SENEGAL-CULTURE
Dakar, 8 mars (APS) – L’exposition intitulée ”corps résistants”, de l’artiste plasticien Abdourahmane Fall dit ”Fall’art”, présentée, samedi, au Théâtre national Daniel Sorano, met en valeur la résilience à la fois physique et spirituelle des femmes à travers une esthétique qui illustre une belle image de ces dernières.
Cette exposition organisée dans le cadre de la célébration de la Journée internationale des droits de femmes, présente 19 œuvres, dont 14 figuratives et 5 abstraites. Elle se poursuivra jusqu’au 7 avril prochain.
L’exposition illustre également sur le plan plastique, une diversité de techniques dont la peinture acrylique sur toile, la gravure sur bois, le collage textile, le graphisme ou encore l’isomorphisme.
”La femme est magnifiée à travers un thème qui a été très bien choisi. Ce thème traduit la résilience des femmes, en parallèle avec cette production artistique, projetée à travers une esthétique qui montre une belle image de la femme”, a expliqué le directeur général de l’école nationale des arts et métiers de la culture (ENAMC), Aboubekr Thiam.

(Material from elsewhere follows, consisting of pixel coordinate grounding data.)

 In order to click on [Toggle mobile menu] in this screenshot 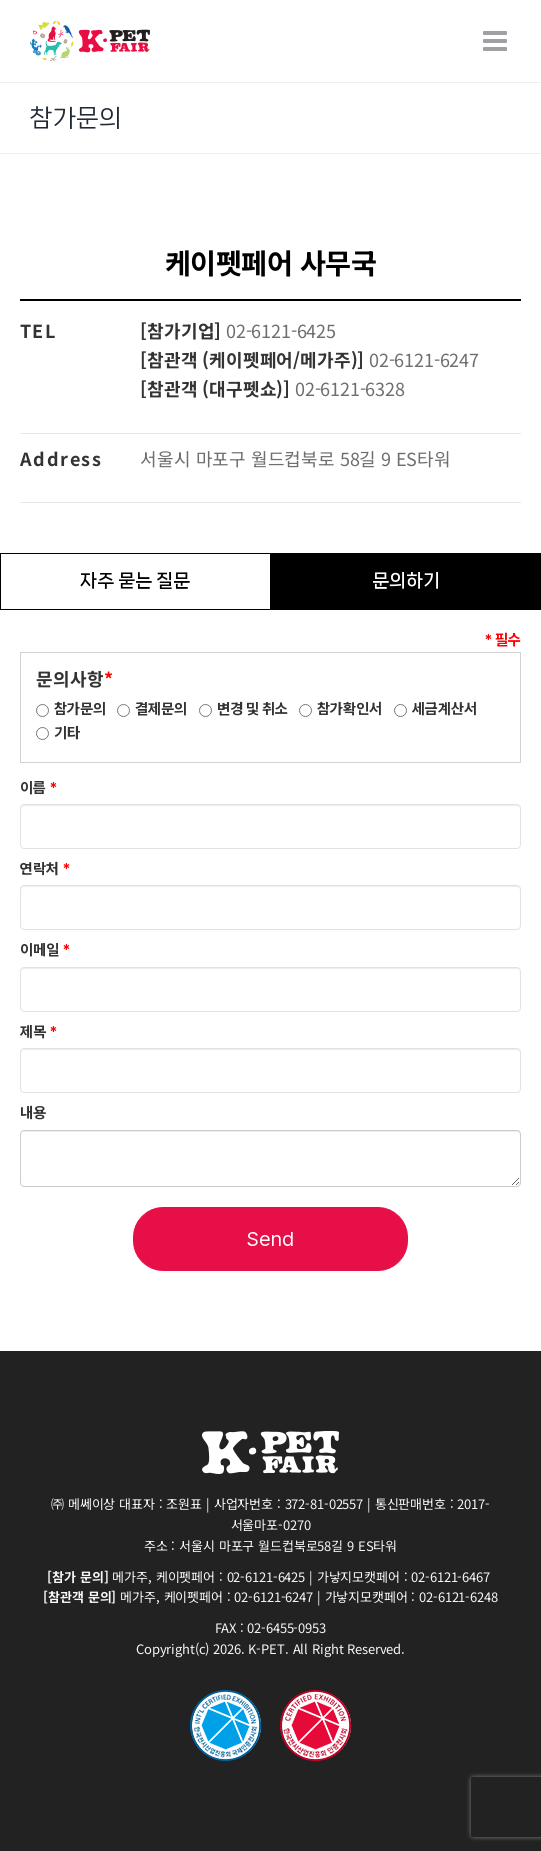, I will do `click(497, 41)`.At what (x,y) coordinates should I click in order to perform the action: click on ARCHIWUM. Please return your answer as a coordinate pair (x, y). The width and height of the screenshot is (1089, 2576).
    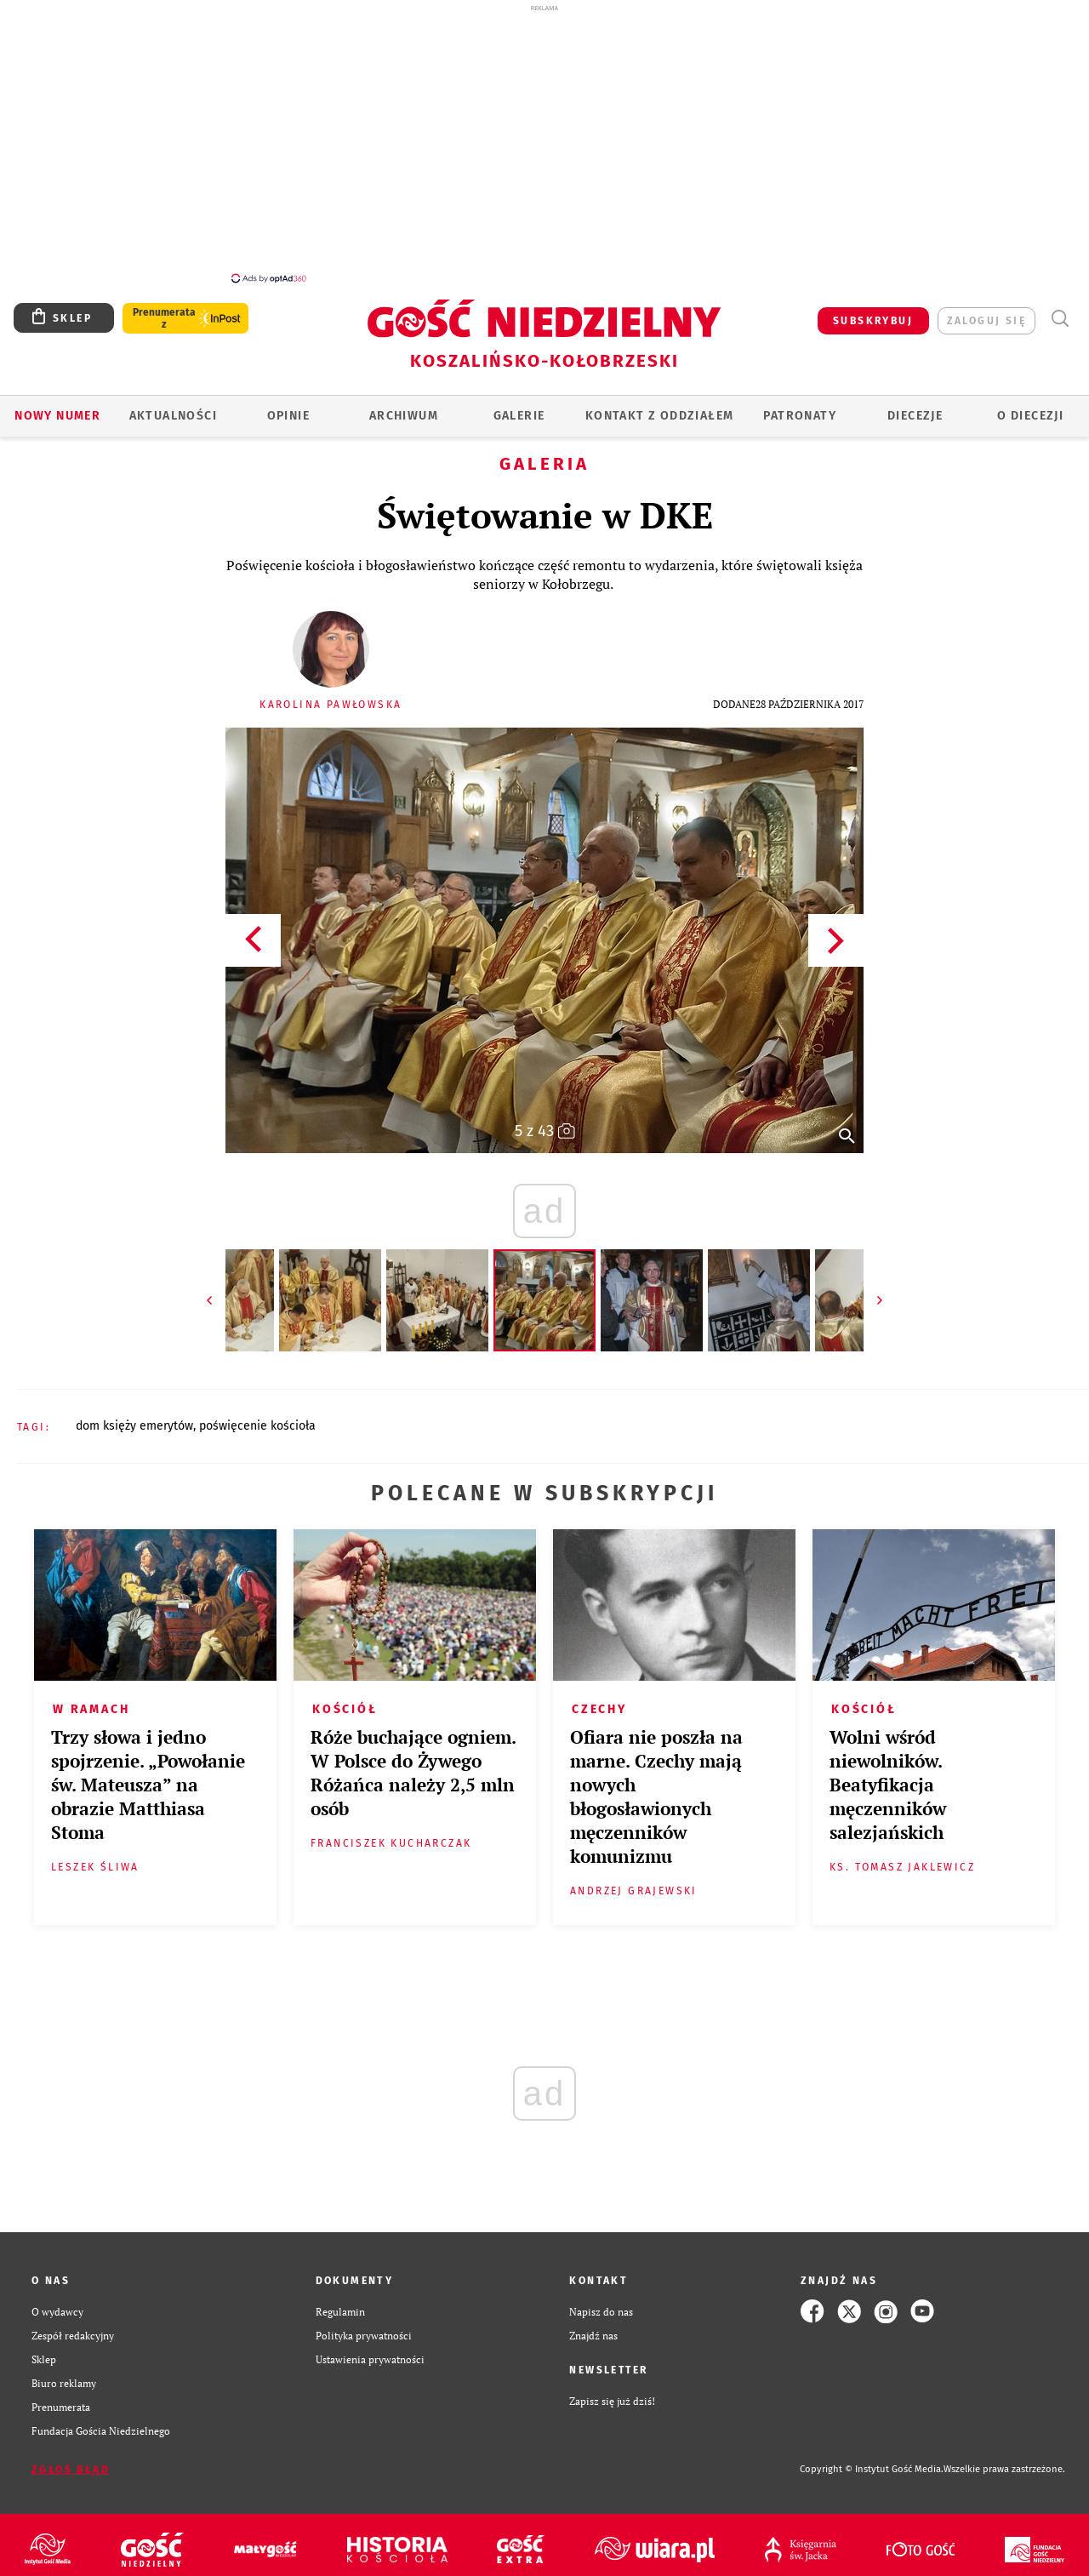
    Looking at the image, I should click on (403, 406).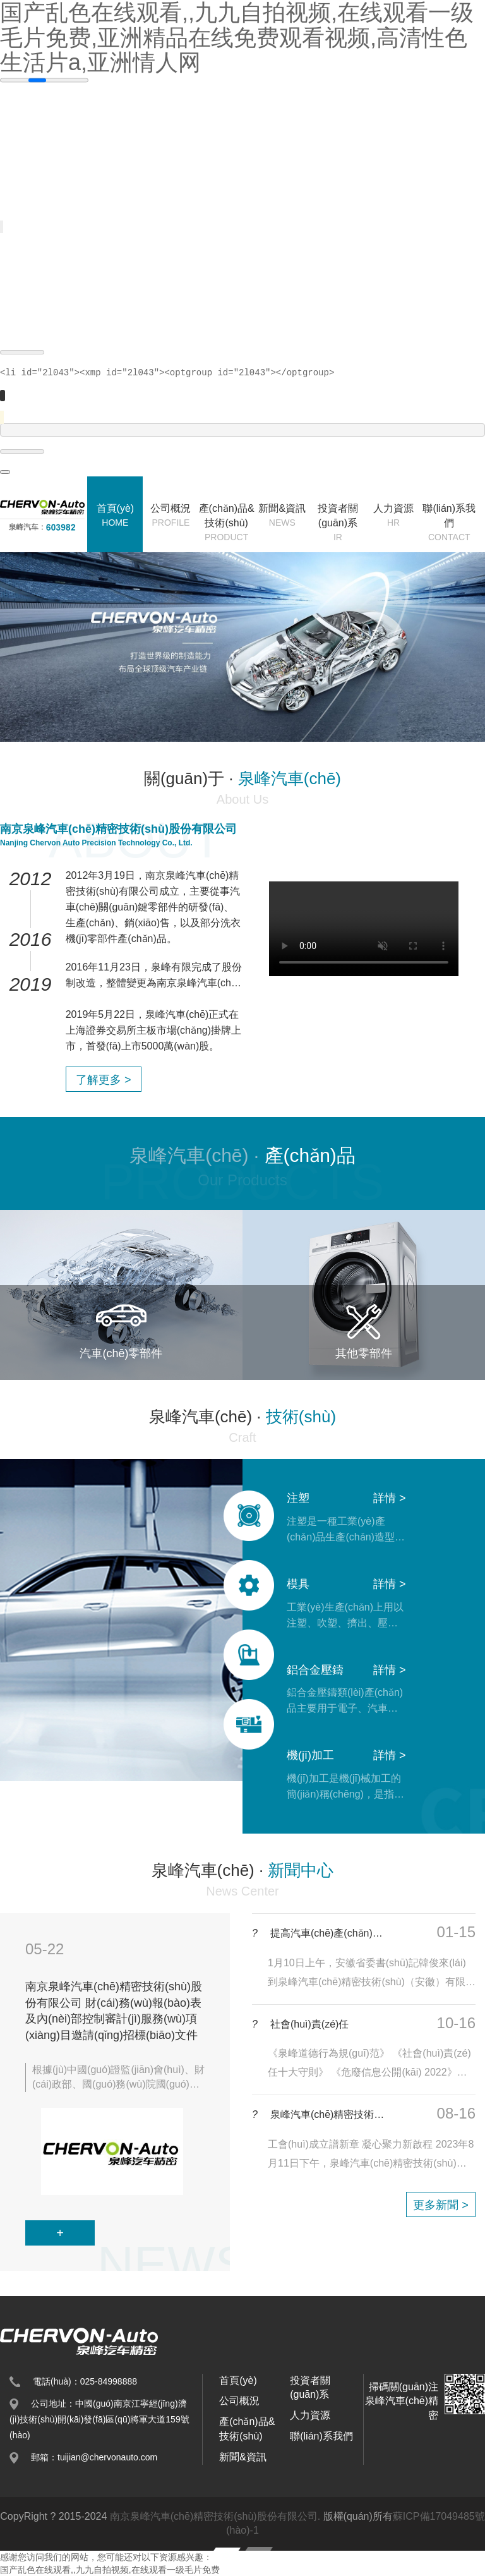 This screenshot has width=485, height=2576. I want to click on 国产乱色在线观看,,九九自拍视频,在线观看一级毛片免费, so click(110, 2570).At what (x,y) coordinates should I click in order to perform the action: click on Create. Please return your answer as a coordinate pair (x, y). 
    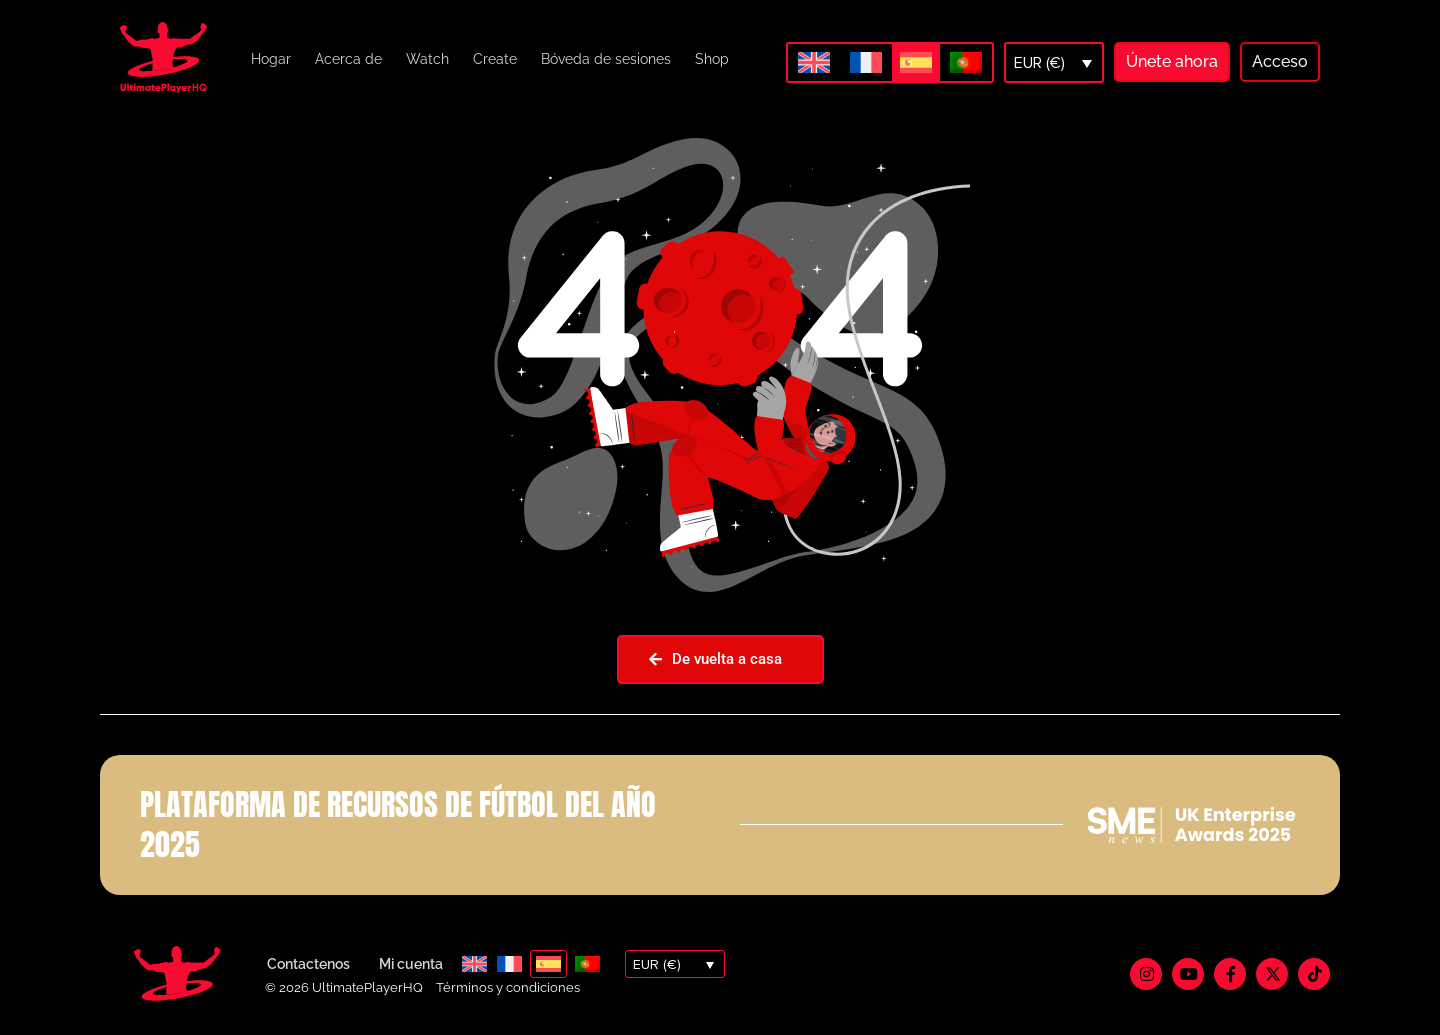
    Looking at the image, I should click on (495, 59).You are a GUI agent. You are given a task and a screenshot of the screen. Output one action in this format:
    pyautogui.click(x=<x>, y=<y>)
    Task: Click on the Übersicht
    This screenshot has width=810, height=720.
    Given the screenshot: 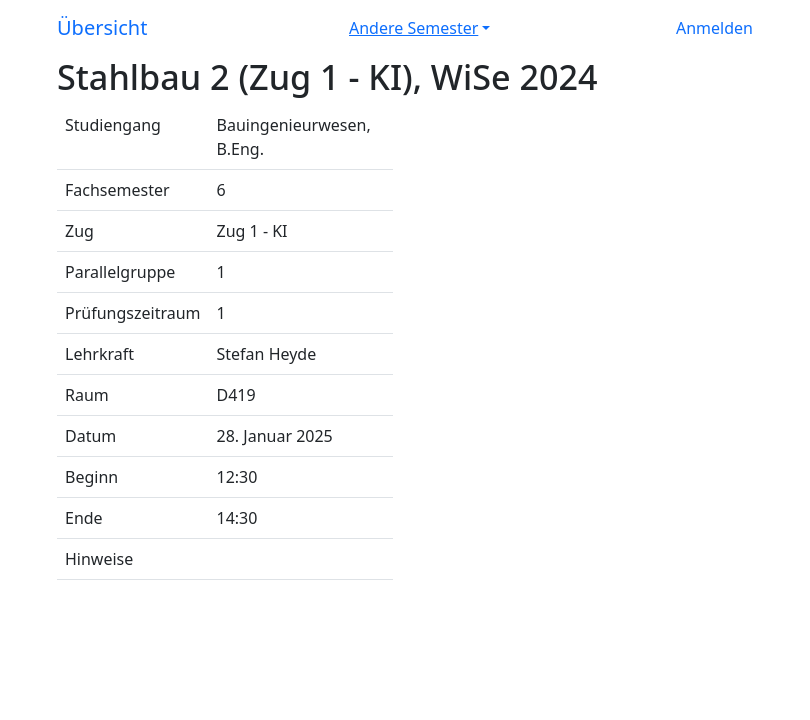 What is the action you would take?
    pyautogui.click(x=102, y=27)
    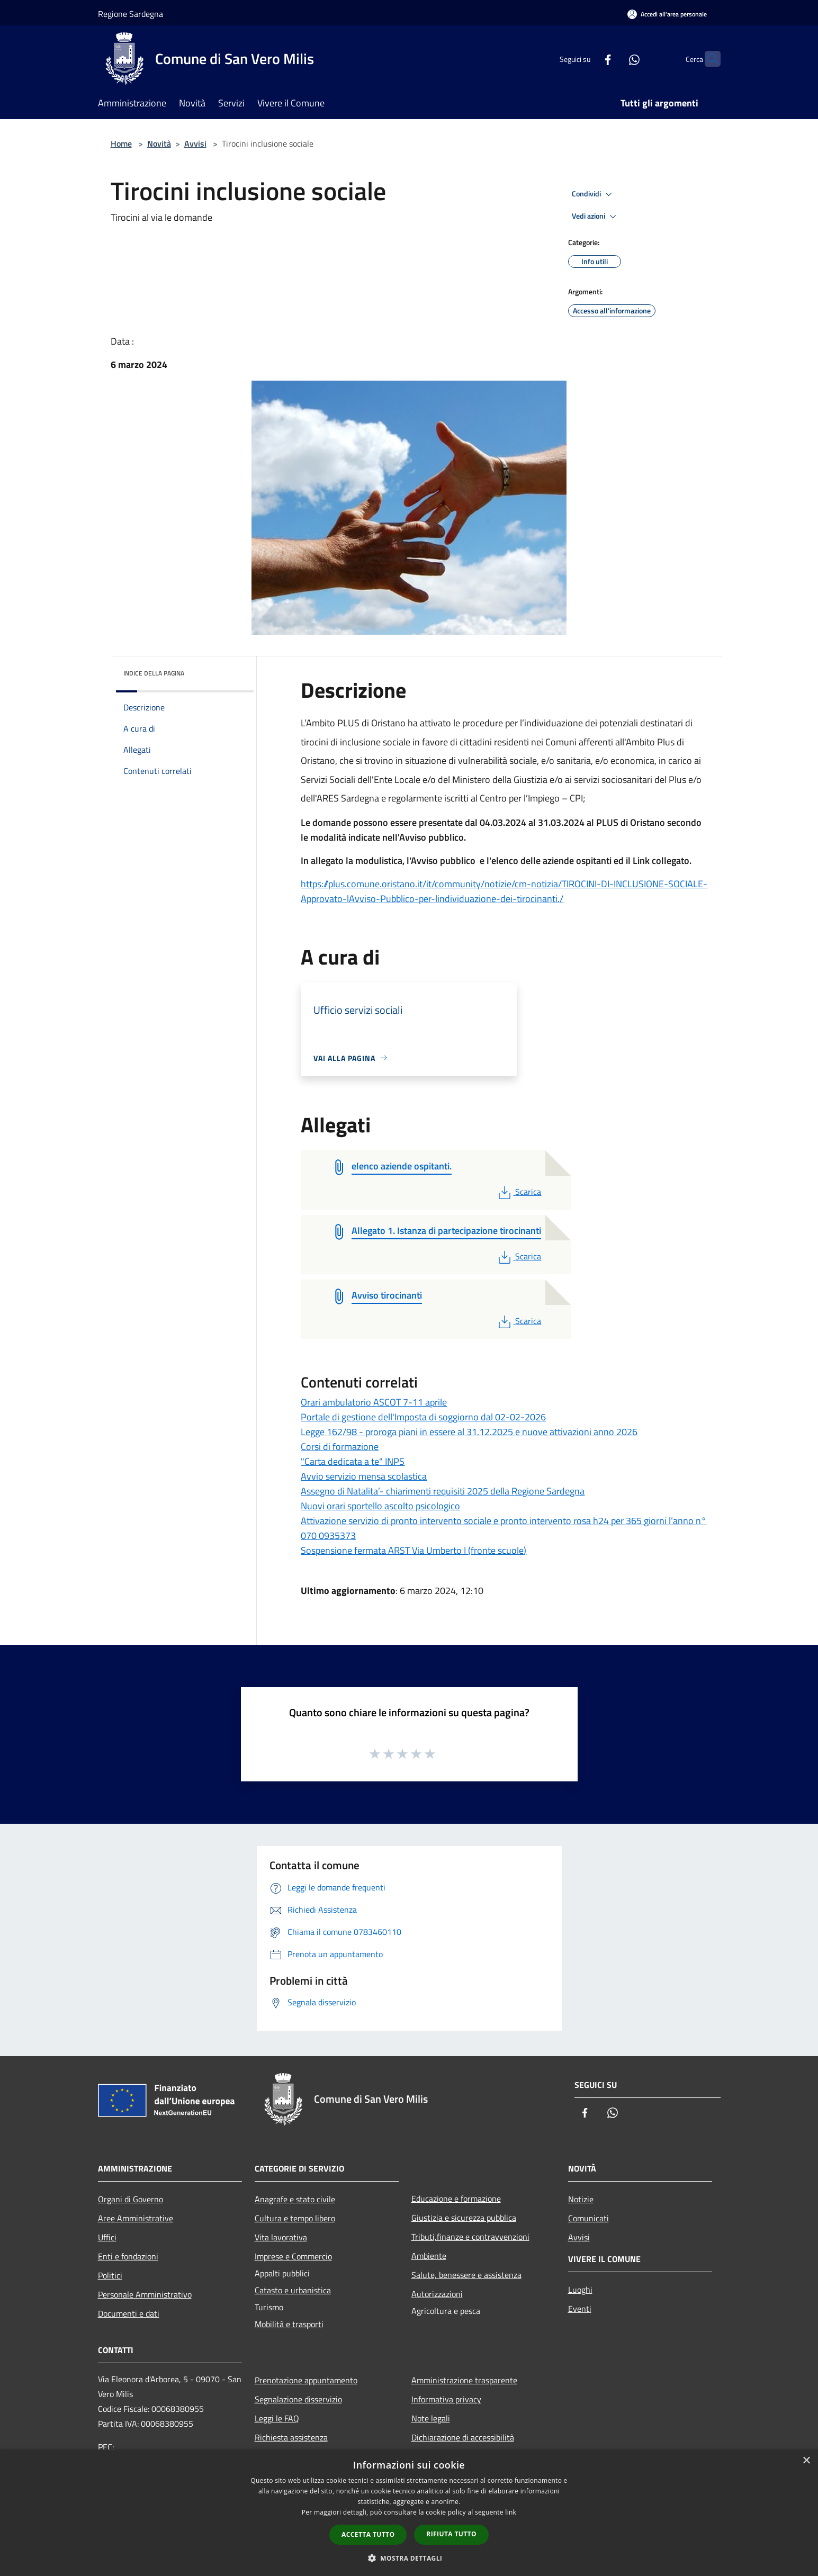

Intervenant à l’occasion du vernissage de ladite exposition, il ajoute que l’artiste démontre également, à travers sa production artistique, le ”rôle et la place fondamentale de la femme dans la société d’aujourd’hui”.
” L’artiste explore la femme à fond, à travers sa production artistique, ses combinaisons de lignes, ses formes, couleurs et expressions”, a-t-il ajouté.
Le commissaire de l’exposition, Yoro Sissoko, a de son côté, souligné que l’exposition ”corps résistants” fait aussi référence aux femmes de ”Nder”. Elles traversent l’exposition comme une ”ligne de force sous-jacente”, non comme une ”illustration historique ou une commémoration figée”.
”Les femmes de Nder, dont nous célébrons ce jour le 206ème anniversaire du sacrifice, ne sont pas représentées ici de manière illustrative, elles sont invoquées, convoquées ici comme principes actifs”, a-t-il encore commenté.
Yoro Sissoko, a souligné que ces femmes en choisissant le feu en lieu et place de l’asservissement le ”7 mars 1820, ont fait de leur corps le dernier territoire de liberté”.

”Abdourahmane Fall ne peint pas des femmes. Il restitue des présences à travers ses pigments puisés dans la terre du continent, ses gravures, ses gestes lents et précis”, a pour sa part soutenu la directrice générale du théâtre National Daniel Sorano, Oumy Diakhaté.
Elle pense que Fall’art fait quelque chose que ”peu d’artistes osent”, précisant qu’il ne commémore pas les femmes de Nder, mais les convoque plutôt, tout en les faisant entrer dans sa production artistique.
L’ artiste plasticien, Abdourahmane Fall a expliqué qu’il travaille à défendre les femmes africaines et celles du monde à travers sa démarche artistique.
”Dans ma démarche artistique, je travaille sur les femmes africaines, je défends ces femmes plus particulièrement et celles du monde entier en quelque sorte”, a-t-il dit.
”L’idée, est de rendre hommage aussi aux femmes de Nder, en essayant de magnifier et de raconter leur histoire à travers mes œuvres”, a-t-il ajouté.
Diplômé de l’ENAMC en 2019, Abdourahmane Fall, a participé à plusieurs expositions à Dakar, notamment au Centre culturel de Sacré-coeur (2014), au Théâtre National Daniel Sorano (2015), au Centre culturel régional Blaise Senghor (2018), ainsi qu’à la Biennale off de Dak’art en 2024.
Il a également été lauréat du prix des arts visuels au Festival national des arts et de la culture (FESNAC), en 2023.